Executive Summary
https://transitionsecurity.org/mining-for-war/
Driven by concerns about supply chain vulnerabilities amid escalating great power competition with China, the Pentagon is accelerating efforts to secure access to the so-called critical minerals, which are essential to military industries. Central to this push is a ramped-up effort to stockpile these materials within the Defense Logistics Agency (DLA) National Defense Stockpile. The Pentagon’s expanding demand for critical minerals risks diverting vital resources away from civilian decarbonisation initiatives and accelerating militarised competition at a time when global collaboration is essential for a just climate transition. When industrial strategy is shaped by military and national security priorities, it not only entrenches geopolitical conflict but also distorts pathways for equitable climate action, redirecting public resources and state capacity away from the broader demands of rapid and just decarbonisation. This briefing examines how the Pentagon’s role in mineral supply chains, particularly through stockpiling, challenges the global energy transition.
Key findings:
- Since the passage of the One Big Beautiful Bill Act, which earmarked billions of dollars to bolster the National Defense Stockpile, the DLA has solicited contracts to stockpile a growing list of critical minerals, including several materials essential to the energy transition.
- The DLA plans to stockpile almost 7,500 metric tons of cobalt. That amount of cobalt could be used instead to produce 80.2 gigawatt hours of battery capacity — more than double existing energy storage.
- The DLA’s planned cobalt and graphite stockpiles could be used instead to produce approximately 100,000 electric buses — fifteen times more than are currently in operation across the United States.
The global transition to low carbon energy hinges on access to minerals which are vital components of renewable technologies. Estimates suggest that at least thirty energy transition minerals and metals (ETMs), such as lithium, cobalt, graphite and rare earth elements (REE), form the material basis of the energy transition. 1 Many of these same materials are also used to manufacture military technologies: everything from precision-guided weaponry and advanced communication systems to an emerging arsenal of military technologies such as AI-driven autonomous warfare platforms. Virtually every modern weapons system relies on mineral components. 2 The US government refers to these materials as “critical minerals”, where “criticality” is defined by a material’s economic or national security importance and susceptibility to supply disruptions. 3 Such designations authorize new modes of state intervention to ensure access and production, such as financial support, regulatory fast-tracking and other market-crafting efforts. 4 While there are overlaps, shorthanded in this briefing as “dual-use”, not all decidedly “critical” minerals are ETMs, nor are all ETMs captured within US critical mineral lists.
Beyond military applications, some of these same minerals are increasingly in demand for civilian technologies such as semiconductors, large-scale data centres and AI computing infrastructure, further intensifying competition for constrained supply chains. 5 As demand grows, global supply chains for these materials face mounting pressures, driven less by geological scarcity at present than by limited refining and processing capacity and the potential for future market volatility.

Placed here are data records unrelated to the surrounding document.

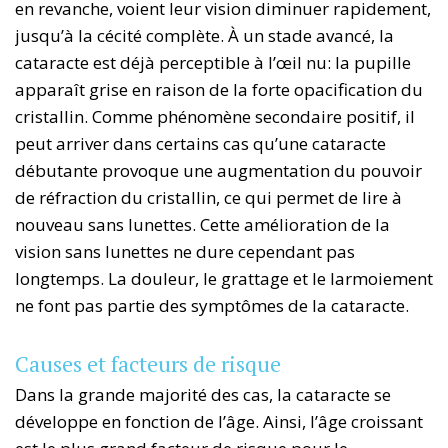
en revanche, voient leur vision diminuer rapidement,
jusqu’à la cécité complète. À un stade avancé, la
cataracte est déjà perceptible à l’œil nu: la pupille
apparaît grise en raison de la forte opacification du
cristallin. Comme phénomène secondaire positif, il
peut arriver dans certains cas qu’une cataracte
débutante provoque une augmentation du pouvoir
de réfraction du cristallin, ce qui permet de lire à
nouveau sans lunettes. Cette amélioration de la
vision sans lunettes ne dure cependant pas
longtemps. La douleur, le grattage et le larmoiement
ne font pas partie des symptômes de la cataracte.
Causes et facteurs de risque
Dans la grande majorité des cas, la cataracte se
développe en fonction de l’âge. Ainsi, l’âge croissant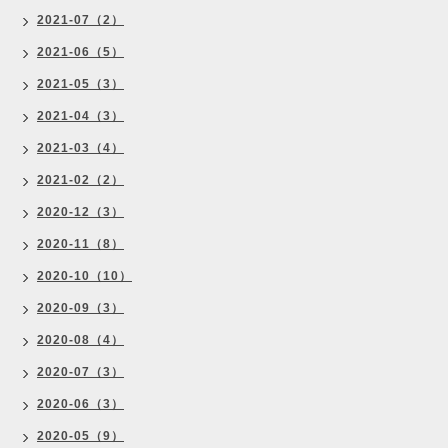
2021-07（2）
2021-06（5）
2021-05（3）
2021-04（3）
2021-03（4）
2021-02（2）
2020-12（3）
2020-11（8）
2020-10（10）
2020-09（3）
2020-08（4）
2020-07（3）
2020-06（3）
2020-05（9）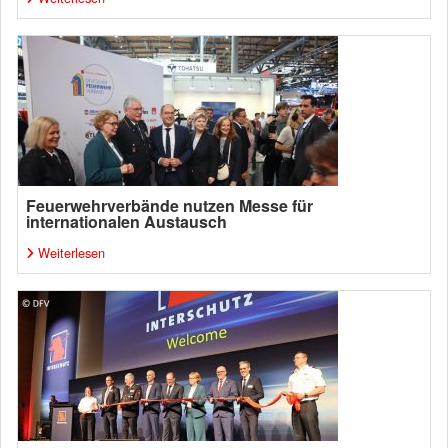
Feuerwehrverbände nutzen Messe für
internationalen Austausch
Weiterlesen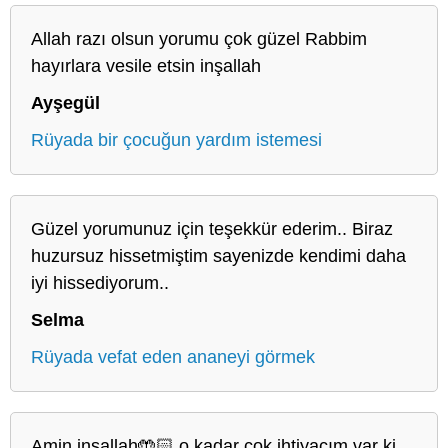
Allah razı olsun yorumu çok güzel Rabbim
hayırlara vesile etsin inşallah
Ayşegül
Rüyada bir çocuğun yardım istemesi
Güzel yorumunuz için teşekkür ederim.. Biraz
huzursuz hissetmiştim sayenizde kendimi daha
iyi hissediyorum..
Selma
Rüyada vefat eden ananeyi görmek
Amin inşallah🤲🏻 o kadar çok ihtiyacım var ki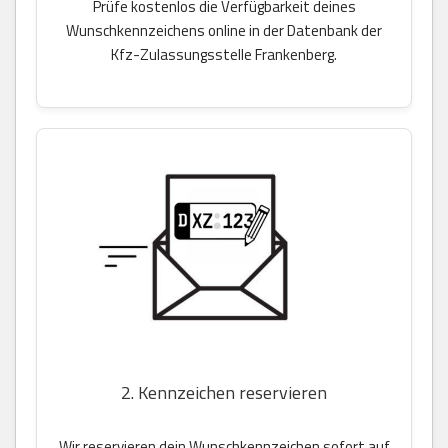
Prüfe kostenlos die Verfügbarkeit deines
Wunschkennzeichens online in der Datenbank der
Kfz-Zulassungsstelle Frankenberg.
2. Kennzeichen reservieren
Wir reservieren dein Wunschkennzeichen sofort auf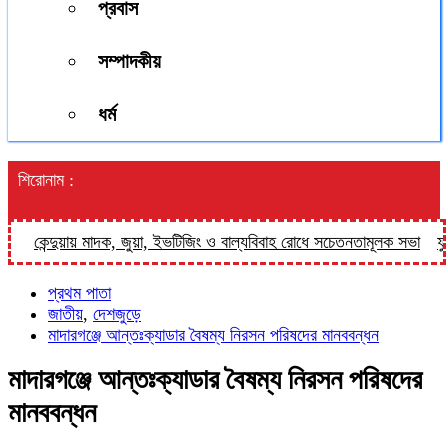
প্রবাস
সম্পাদকীয়
ধর্ম
শিরোনাম :
কেন্দুয়ায় মাদক, জুয়া, ইভটিজিং ও বাল্যবিবাহ রোধে সচেতনতামূলক সভা
ফুলপুর
প্রথম পাতা
জাতীয়
,
দেশজুড়ে
মাদারগঞ্জে আন্তঃক্যাডার বৈষম্য নিরসন পরিষদের মানববন্ধন
মাদারগঞ্জে আন্তঃক্যাডার বৈষম্য নিরসন পরিষদের
মানববন্ধন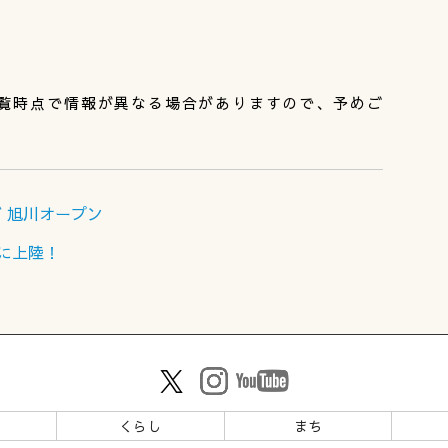
覧時点で情報が異なる場合がありますので、予めご
 旭川オープン
川に上陸！
ツ
くらし
まち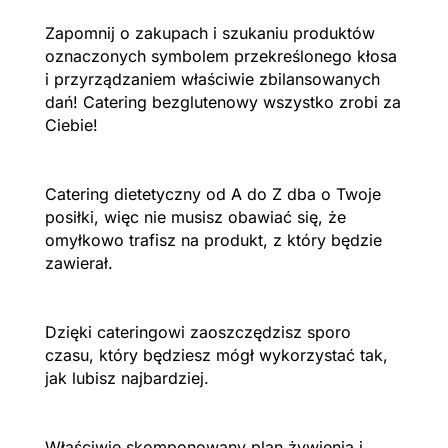
Zapomnij o zakupach i szukaniu produktów
oznaczonych symbolem przekreślonego kłosa
i przyrządzaniem właściwie zbilansowanych
dań! Catering bezglutenowy wszystko zrobi za
Ciebie!
Catering dietetyczny od A do Z dba o Twoje
posiłki, więc nie musisz obawiać się, że
omyłkowo trafisz na produkt, z który będzie
zawierał.
Dzięki cateringowi zaoszczędzisz sporo
czasu, który będziesz mógł wykorzystać tak,
jak lubisz najbardziej.
Właściwie skomponowany plan żywienia i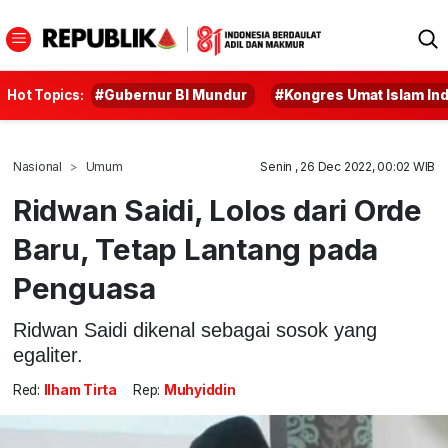
Hot Topics:
#Gubernur BI Mundur
#Kongres Umat Islam In
Nasional
Umum
Senin , 26 Dec 2022, 00:02 WIB
Ridwan Saidi, Lolos dari Orde
Baru, Tetap Lantang pada
Penguasa
Ridwan Saidi dikenal sebagai sosok yang
egaliter.
Red:
Ilham Tirta
Rep:
Muhyiddin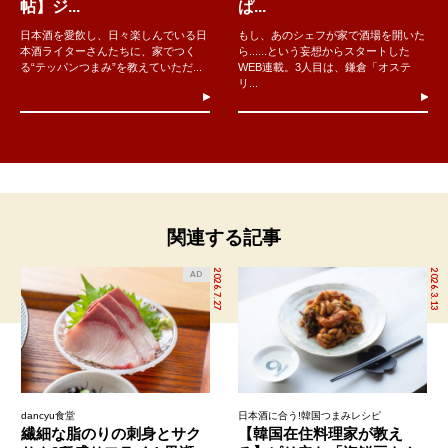
帖】ジ...
ぱ...
日本酒を愛飲し、日々楽しんでいる日
もし、あのシェフが家で酒場を開いた
本酒ライターさんたちに、家でつく
ら......という妄想からスタートした
る“テッパンつまみ”を教えていただ...
WEB連載。3人目は、鎌倉「オステ
リ...
関連する記事
2026.7.27
2026.3.13
AD
dancyu食堂
日本酒に合う!韓国つまみレシピ
繊細な脂のりの刺身とサク
【韓国在住料理家が教え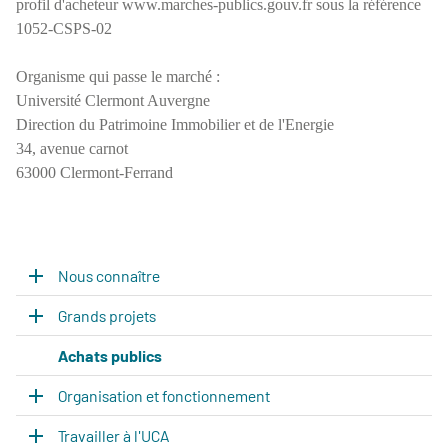
profil d'acheteur www.marches-publics.gouv.fr sous la référence
1052-CSPS-02
Organisme qui passe le marché :
Université Clermont Auvergne
Direction du Patrimoine Immobilier et de l'Energie
34, avenue carnot
63000 Clermont-Ferrand
Nous connaître
Grands projets
Achats publics
Organisation et fonctionnement
Travailler à l'UCA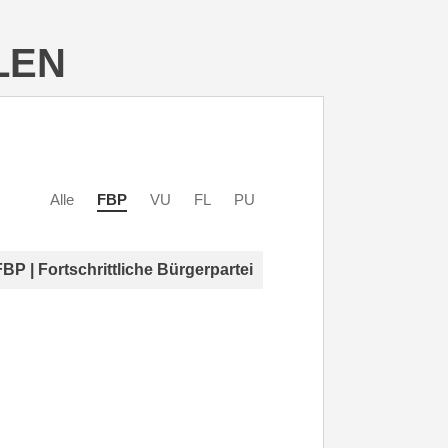
LEN
Alle
FBP
VU
FL
PU
FBP | Fortschrittliche Bürgerpartei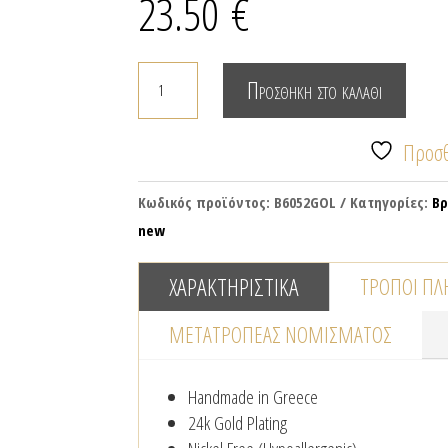
23.50
€
Βραχιόλι
Προσθήκη στο καλάθι
με
χάντρες
Προσθ
&
επίχρυσα
Κωδικός προϊόντος:
B6052GOL
Κατηγορίες:
Βρ
φλουράκια
new
ποσότητα
ΧΑΡΑΚΤΗΡΙΣΤΙΚΆ
ΤΡΌΠΟΙ Π
ΜΕΤΑΤΡΟΠΈΑΣ NΟΜΊΣΜΑΤΟΣ
Handmade in Greece
24k Gold Plating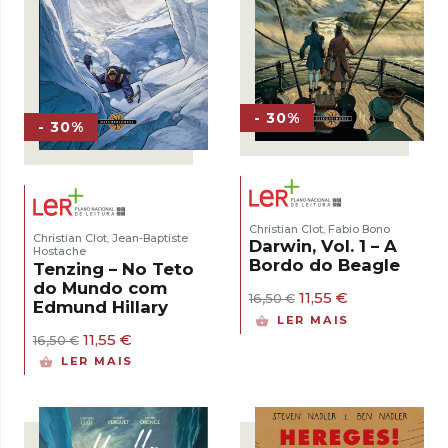
- 30%
- 30%
Christian Clot
Fabio Bono
,
Christian Clot
Jean-Baptiste
,
Darwin, Vol. 1 – A
Hostache
Bordo do Beagle
Tenzing – No Teto
do Mundo com
O
O
11,55
€
16,50
€
Edmund Hillary
preço
preço
LER MAIS
original
atual
O
O
11,55
€
16,50
€
era:
é:
preço
preço
LER MAIS
16,50 €.
11,55 €.
original
atual
era:
é:
16,50 €.
11,55 €.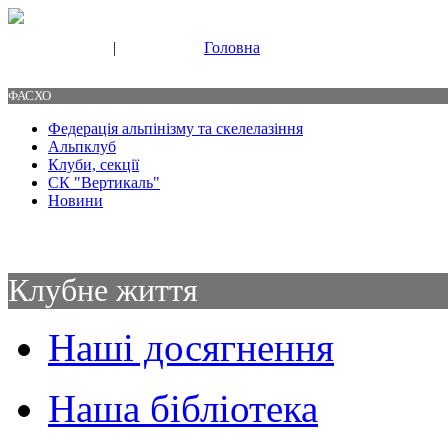
|
Головна
Свяжитесь с нами
Контакты
ФАСХО
Федерація альпінізму та скелелазіння
Альпклуб
Клуби, секції
СК "Вертикаль"
Новини
Клубне життя
Наші досягнення
Наша бібліотека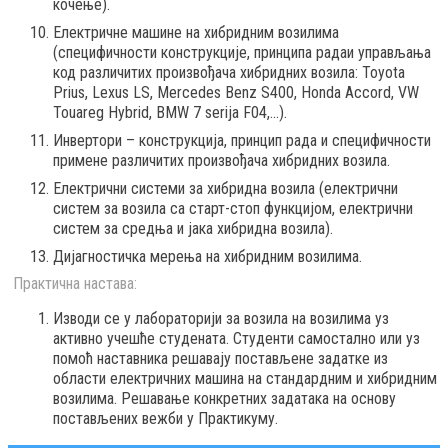
кочење).
Електричне машине на хибридним возилима
(специфичности конструкције, принципа радаи управљања
код различитих произвођача хибридних возила: Toyota
Prius, Lexus LS, Mercedes Benz S400, Honda Accord, VW
Touareg Hybrid, BMW 7 serija F04,...).
Инвертори – конструкција, принцип рада и специфичности
примене различитих произвођача хибридних возила.
Електрични системи за хибридна возила (електрични
систем за возила са старт-стоп функцијом, електрични
систем за средња и јака хибридна возила).
Дијагностичка мерења на хибридним возилима.
Практична настава:
Изводи се у лабораторији за возила на возилима уз
активно учешће студената. Студенти самостално или уз
помоћ наставника решавају постављене задатке из
области електричних машина на стандардним и хибридним
возилима. Решавање конкретних задатака на основу
постављених вежби у Практикуму.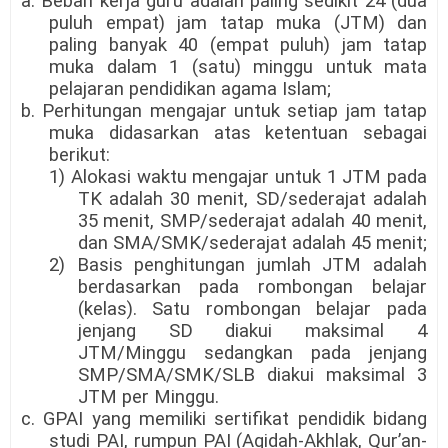
a. Beban kerja guru adalah paling sedikit 24 (dua
puluh empat) jam tatap muka (JTM) dan
paling banyak 40 (empat puluh) jam tatap
muka dalam 1 (satu) minggu untuk mata
pelajaran pendidikan agama Islam;
b. Perhitungan mengajar untuk setiap jam tatap
muka didasarkan atas ketentuan sebagai
berikut:
1) Alokasi waktu mengajar untuk 1 JTM pada
TK adalah 30 menit, SD/sederajat adalah
35 menit, SMP/sederajat adalah 40 menit,
dan SMA/SMK/sederajat adalah 45 menit;
2) Basis penghitungan jumlah JTM adalah
berdasarkan pada rombongan belajar
(kelas). Satu rombongan belajar pada
jenjang SD diakui maksimal 4
JTM/Minggu sedangkan pada jenjang
SMP/SMA/SMK/SLB diakui maksimal 3
JTM per Minggu.
c. GPAI yang memiliki sertifikat pendidik bidang
studi PAI, rumpun PAI (Aqidah-Akhlak, Qur’an-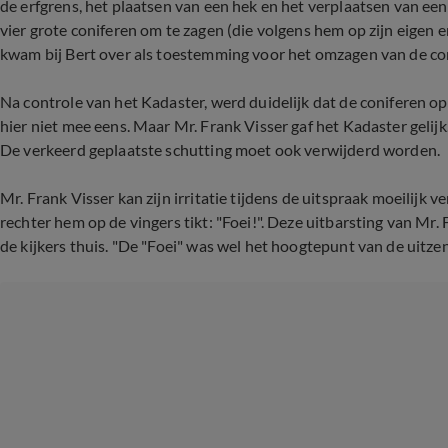
de erfgrens, het plaatsen van een hek en het verplaatsen van ee
vier grote coniferen om te zagen (die volgens hem op zijn eigen e
kwam bij Bert over als toestemming voor het omzagen van de co
Na controle van het Kadaster , werd duidelijk dat de coniferen 
hier niet mee eens. Maar Mr. Frank Visser gaf het Kadaster gelij
De verkeerd geplaatste schutting moet ook verwijderd worden.
Mr. Frank Visser kan zijn irritatie tijdens de uitspraak moeilijk ve
rechter hem op de vingers tikt: "Foei!". Deze uitbarsting van Mr. 
de kijkers thuis. "De "Foei" was wel het hoogtepunt van de uitzendi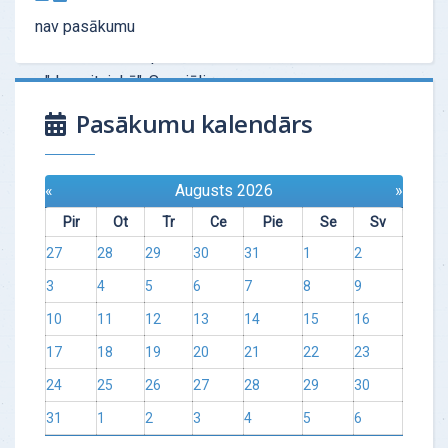
Tas ir ļoti profesionāls instruments, kuru
nav pasākumu
iesaku visiem. Pēc testa, tas ir kā
"šāviens" — no pirmās reizes
"desmitniekā". Speciālis…
Pasākumu kalendārs
Uzzināt vairāk
«
Augusts 2026
»
Pir
Ot
Tr
Ce
Pie
Se
Sv
27
28
29
30
31
1
2
3
4
5
6
7
8
9
10
11
12
13
14
15
16
17
18
19
20
21
22
23
24
25
26
27
28
29
30
31
1
2
3
4
5
6
ATSAUKSMES - "Tests, kas mainīja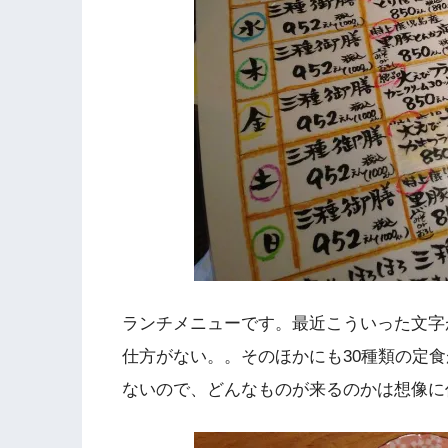
ランチメニューです。最近こういった文字
仕方がない。。そのほかにも30種類の定
ないので、どんなものが来るのかは想像に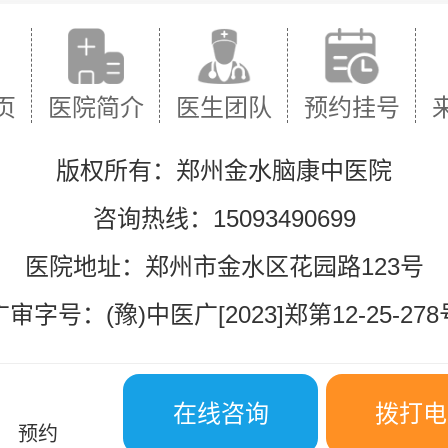
页
医院简介
医生团队
预约挂号
版权所有：郑州金水脑康中医院
咨询热线：15093490699
医院地址：郑州市金水区花园路123号
广审字号：(豫)中医广[2023]郑第12-25-278
在线咨询
拨打电
预约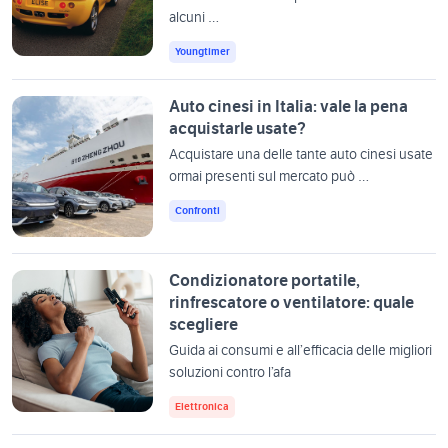
alcuni …
Youngtimer
Auto cinesi in Italia: vale la pena
acquistarle usate?
Acquistare una delle tante auto cinesi usate
ormai presenti sul mercato può …
Confronti
Condizionatore portatile,
rinfrescatore o ventilatore: quale
scegliere
Guida ai consumi e all’efficacia delle migliori
soluzioni contro l’afa
Elettronica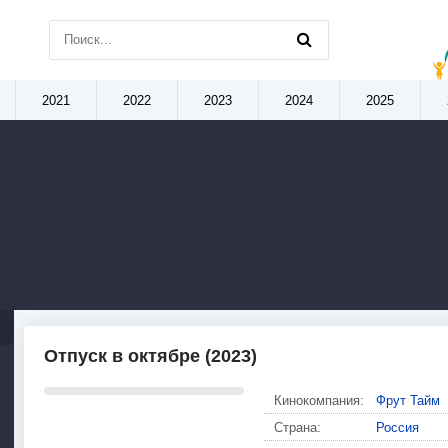
2021
2022
2023
2024
2025
Отпуск в октябре (2023)
Кинокомпания:
Фрут Тайм
Страна:
Россия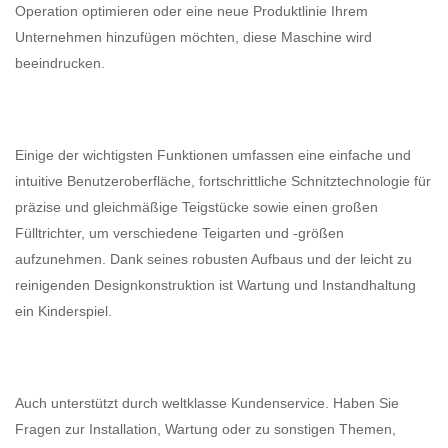
Operation optimieren oder eine neue Produktlinie Ihrem
Unternehmen hinzufügen möchten, diese Maschine wird
beeindrucken.
Einige der wichtigsten Funktionen umfassen eine einfache und
intuitive Benutzeroberfläche, fortschrittliche Schnitztechnologie für
präzise und gleichmäßige Teigstücke sowie einen großen
Fülltrichter, um verschiedene Teigarten und -größen
aufzunehmen. Dank seines robusten Aufbaus und der leicht zu
reinigenden Designkonstruktion ist Wartung und Instandhaltung
ein Kinderspiel.
Auch unterstützt durch weltklasse Kundenservice. Haben Sie
Fragen zur Installation, Wartung oder zu sonstigen Themen,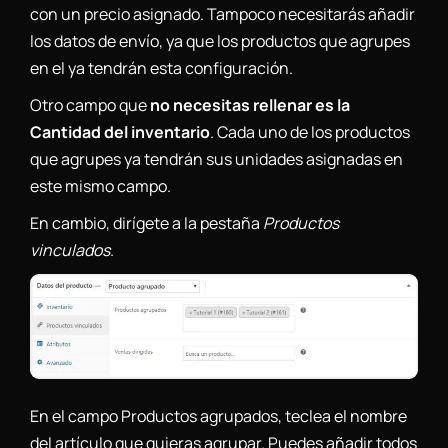
con un precio asignado. Tampoco necesitarás añadir
los datos de envío, ya que los productos que agrupes
en el ya tendrán esta configuración.
Otro campo que
no necesitas rellenar es la
Cantidad del inventario
. Cada uno de los productos
que agrupes ya tendrán sus unidades asignadas en
este mismo campo.
En cambio, dirígete a la pestaña
Productos
vinculados
.
En el campo Productos agrupados, teclea el nombre
del artículo que quieras agrupar. Puedes añadir todos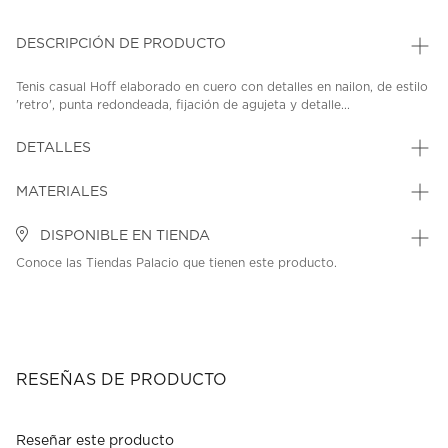
DESCRIPCIÓN DE PRODUCTO
Tenis casual Hoff elaborado en cuero con detalles en nailon, de estilo
'retro', punta redondeada, fijación de agujeta y detalle...
DETALLES
MATERIALES
DISPONIBLE EN TIENDA
Conoce las Tiendas Palacio que tienen este producto.
RESEÑAS DE PRODUCTO
Reseñar este producto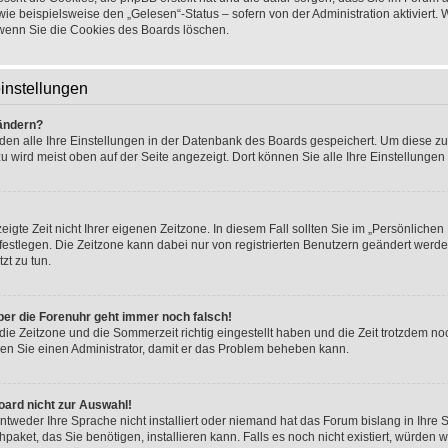
wie beispielsweise den „Gelesen“-Status – sofern von der Administration aktiviert.
wenn Sie die Cookies des Boards löschen.
instellungen
 ändern?
rden alle Ihre Einstellungen in der Datenbank des Boards gespeichert. Um diese z
u wird meist oben auf der Seite angezeigt. Dort können Sie alle Ihre Einstellungen
igte Zeit nicht Ihrer eigenen Zeitzone. In diesem Fall sollten Sie im „Persönlichen
.) festlegen. Die Zeitzone kann dabei nur von registrierten Benutzern geändert werde
tzt zu tun.
 aber die Forenuhr geht immer noch falsch!
die Zeitzone und die Sommerzeit richtig eingestellt haben und die Zeit trotzdem noc
eren Sie einen Administrator, damit er das Problem beheben kann.
oard nicht zur Auswahl!
ntweder Ihre Sprache nicht installiert oder niemand hat das Forum bislang in Ihre 
hpaket, das Sie benötigen, installieren kann. Falls es noch nicht existiert, würden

In the United States, efforts to secure critical minerals are increasingly driven by concerns over China’s dominance in mineral markets and the perceived strategic vulnerabilities this creates amid intensifying great power rivalry — a posture that has not only persisted, but escalated across the first Trump, Biden, and now second Trump administrations. Washington is ramping up stockpiles, forging trade deals, investing in domestic production and even taking equity stakes in mineral companies to “onshore” supply and assert dominance over mineral supply chains. 6 By exerting control over the sourcing and distribution of critical minerals, the Pentagon is diverting materials away from civilian-led decarbonisation efforts while maintaining its role as the world’s largest consumer of fossil fuels and a major driver of climate change. 7
This briefing considers the US military’s role in driving extractive demand by analysing recent procurement activity by the Defense Logistics Agency (DLA), with a focus on critical and dual-use minerals. These materials are increasingly relevant not only to military supply chains and digitalisation but also to civilian renewable energy technologies, raising urgent questions about how resources are allocated and for what interests. Given the significant social and environmental harms associated with large-scale mining, mineral resources should be directed towards socially useful sectors. Advancing a just energy transition requires strong environmental regulation and enforcement, along with coordinated planning across sectors to support a sustainable industrial strategy, which centres equity, reduces emissions and directs public investment toward long-term green transformation. 8 By analysing recent trends in the DLA’s stockpiling of critical and dual-use minerals, this briefing demonstrates the US military’s expanding influence over mineral supply chains and associated risks to the energy transition and global resource governance.